Beberapa minggu lalu, terjadi serangkaian kebakaran hutan di daerah Riau yang memiliki 92 titik api (BNPB,2013). Meskipun saat ini, dampak kabut asap yang ditimbulkannya sudah mulai berangsur hilang, namun masih meninggalkan PR bagi pemerintah kita. Bukan hanya bagaimana mematikan semua sumber api kebakaran tersebut, tetapi juga bagaimana memastikan melalui serangkaian kebijakan untuk mencegah hal ini terjadi lagi.
Jangka panjang dan jangka pendek menyikapi kebakaran hutan. Untuk jangka Panjang, tidak bisa tidak kita harus melihat kembali ke sistem kelola kehutanan kita sendiri.
Undang-undang (UU) yang dijadikan acuan terkait persoalan-persoalan kehutanan yang utama adalah dari UU No. 41 Tahun 1999 tentang Kehutanan. Terkait perijinan di kawasan hutan, ijin-ijin yang selama ini diberikan ada dua yaitu; pertama, ijin pemanfaatan kayu yang kemudian diberikan Hak Pengusahaan Hutan (HPH) dan, kedua ijin pemanfaatan kawasan, misalnya digunakan untuk ekowisata.
Terkait kebakaran hutan Riau, kebakaran terjadi juga di areal produksi perusahaan-perusahaan yang sudah mengantongi HPH dari pemerintah. Perusahaan-perusahaan ini biasanya bergerak di sektor perkebunan sawit dan tambang, namun dominannya adalah di sektor perkebunan sawit.

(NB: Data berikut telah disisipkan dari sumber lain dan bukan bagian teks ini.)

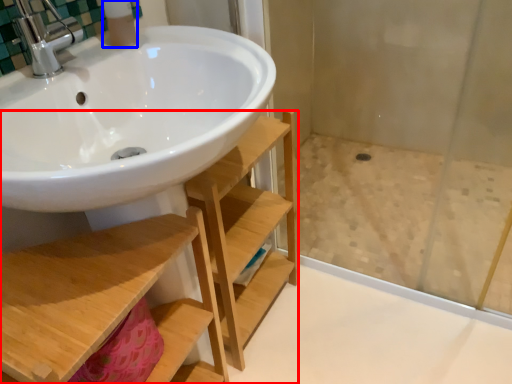 Question: Which object appears farthest to the camera in this image, shelf (highlighted by a red box) or toiletry (highlighted by a blue box)?

Choices:
 (A) shelf
 (B) toiletry

Answer: (B)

Pembakaran lahan selesai proses produksi agar bisa mengurangi biaya operasional jamak dilakukan oleh perusahaan-perusahaan pemegang HPH ini. Selain persoalan asap sebagai akibat dari proses pembakaran ini, terjadi juga degradasi fungsi hutan yang mempengaruhi air dan berbagai sumber daya alam di hutan tersebut.
Persoalan ini jugalah sebenarnya yang mendasari lahirnya Inpres No. 10 Tahun 2011 tentang Moratorium Pemberian Ijin Baru di Kawasan Hutan Primer dan Lahan Gambut. Seperti kita ketahui moratorium ini diperpanjang hingga bulan Mei 2014 nanti.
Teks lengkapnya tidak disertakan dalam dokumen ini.